LD size decreases toward maturity in pennycress embryos. (A) Representative confocal laser‐scanning images of Arabidopsis and pennycress embryos at early developmental stages and maturity. Notice that in pennycress wild‐type plants (with LDIP) there is a noticeable shift from larger‐sized LDs in the early developmental stages to very small sized LDs at maturity, whereas in Arabidopsis embryos the LDs at maturity are only modestly smaller than those at early stages. In the mutants (without LDIP) the LDs in Arabidopsis embryos are much larger at both early development and at maturity.
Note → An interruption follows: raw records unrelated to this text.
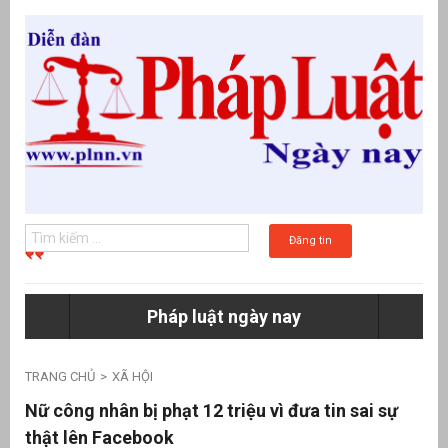
Đăng tin
Pháp luật ngày nay
g
TRANG CHỦ
XÃ HỘI
Nữ công nhân bị phạt 12 triệu vì đưa tin sai sự
thật lên Facebook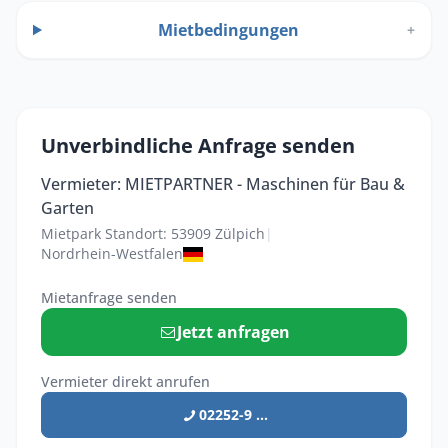
Mietbedingungen
+
Unverbindliche Anfrage senden
Vermieter: MIETPARTNER - Maschinen für Bau &
Garten
Mietpark Standort: 53909 Zülpich
|
Nordrhein-Westfalen
Mietanfrage senden
Jetzt anfragen
Vermieter direkt anrufen
02252-9 ...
In pennycress mutants, the LDs at early development are somewhat larger in size compared to those in wild‐type pennycress embryos, and they become much larger at maturity without LDIP. Bar = 5 μm. (B) A hypothetical model for function of pennycress LDIP in conjunction with other LD associated proteins‐SEIPINs and LDAPs in seeds (and pollen grains). We hypothesize that pennycress LDIP may function in early embryo development in cooperation with SEIPIN, similar to Arabidopsis, and also function during maturation to reduce LD size, a feature that does not seem to be as prominent in Arabidopsis. See main text for additional details. Adapted partly from Pyc et al. (2021).